10 July 2011
by Alex Maxwell
A gaggle of languages, faces and foreign coaches clog up the pavement outside Madame Tussauds. Each of them waiting to catch a glimpse of glitzy Kylie and forthright Churchill. Across the road in Westminster's Department of Architecture, a similar contradiction is being played out amongst the work of the Diploma Studios.
This is a generally strong show, demanding your time and attention across two floors. It’s unsurprising to note that the sole Para-squiggle unit bases its interests (Flux! Nexus!) in a near-future Seoul. Although mostly rejected in Europe, the trend shows no sign of slowing in the Gulf states and South-East Asia. If it continues, the next few years hold some dreary, if complex, schemes.

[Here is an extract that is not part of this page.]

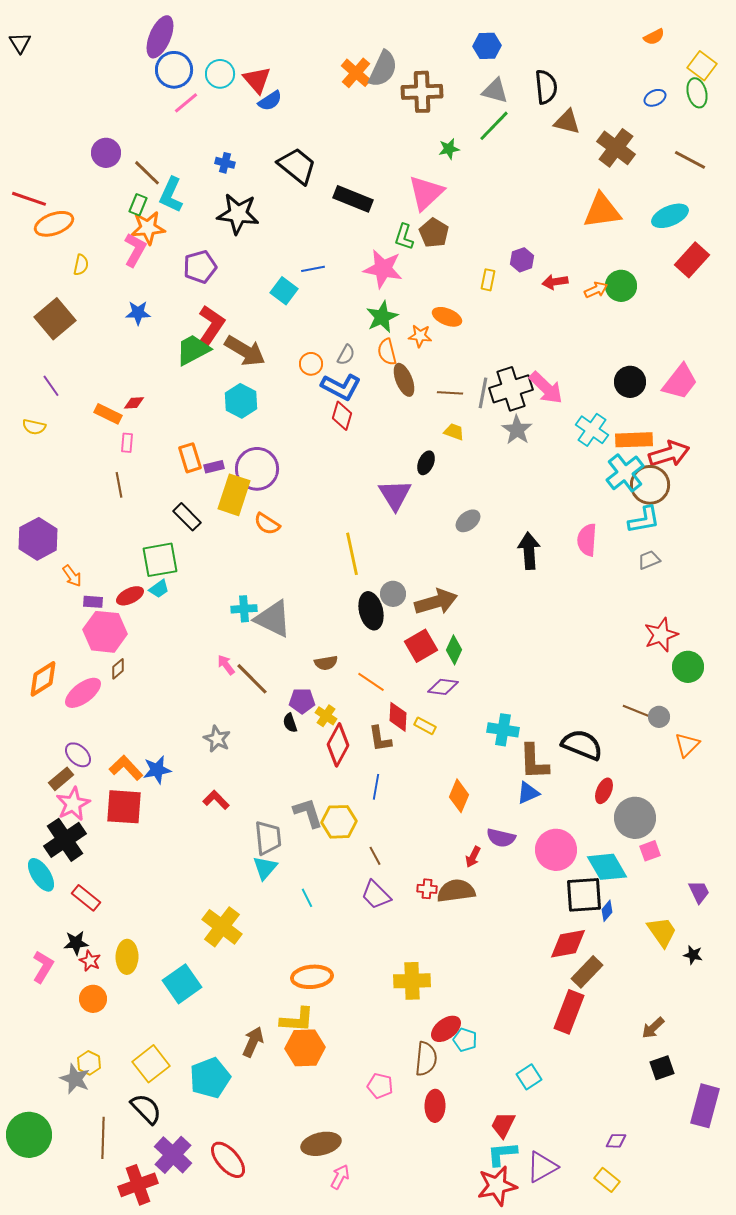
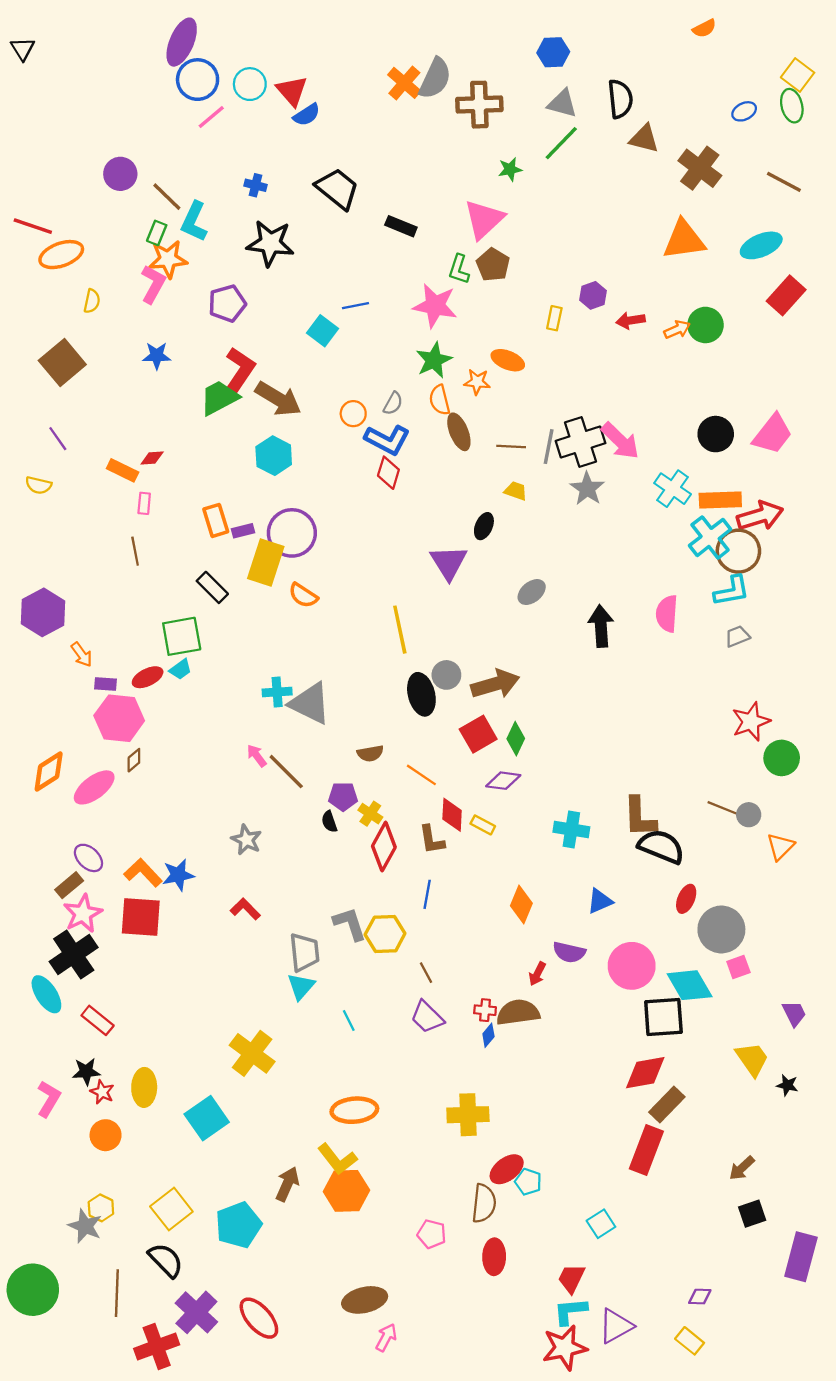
orange semicircle: (654, 37) -> (704, 28), moved
black rectangle: (353, 199) -> (401, 226), size x0.7
brown L-shape: (534, 762) -> (640, 817), moved
blue diamond: (607, 911) -> (488, 1035), moved
yellow L-shape: (297, 1020) -> (337, 1159), turned 48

In stark contrast was DS11, easily the most contextual and dogmatic unit, which provided some well researched schemes. Based in Ghent and Antwerp, there were various sumptuous projects that tapped into the famous textile history of the latter city.
Meanwhile, Henrietta Griffiths incredibly detailed imagining of William Burroughs' 'Interzone' demands your attention as you discover all the minutiae. Her project, [Eroding] Seaside Arcadia, grafts Interzone on to the Dorset coast in a 'extreme exploration of the seaside holiday park typology. Coastal erosion and flooding act as conditions to a bizarre architectural language, born of chess pieces, Brutalism and crazy golf.
Flanking the opening nights bar were two large camera booms, introducing Studio DS17 explorations of the connections between film and architecture. It is a shame that little emphasis was given to the films produced by students, with more importance given to model-making. Saying that, there were a number of interesting projects on show, such as Jessica Daly's 'Kids Cube'. Instantly noteworthy because of its primitive illustrations and bold colour palette, it is unashamedly naive presentation masks a well thought out community scheme that confronts child poverty in Newham. In the same studio, Anna Hanson presented the Juice Boat Lift. Using a series of seemingly Heath Robinson-esque drawings, the juice production facility revolves around a boat lift and integrated gravitational system allowing freshly extracted juice to flow through the production stages.
The undergraduates had some interesting and entertaining work on show. It is an underused tactic, but showing off experimental work, such as the first years array of conjoined and dismembered chairs works as an antidote to the monotony that can build up across shows. Georgia Follet's framed drawing of perma-scaffold interventions in ruined buildings also stood out.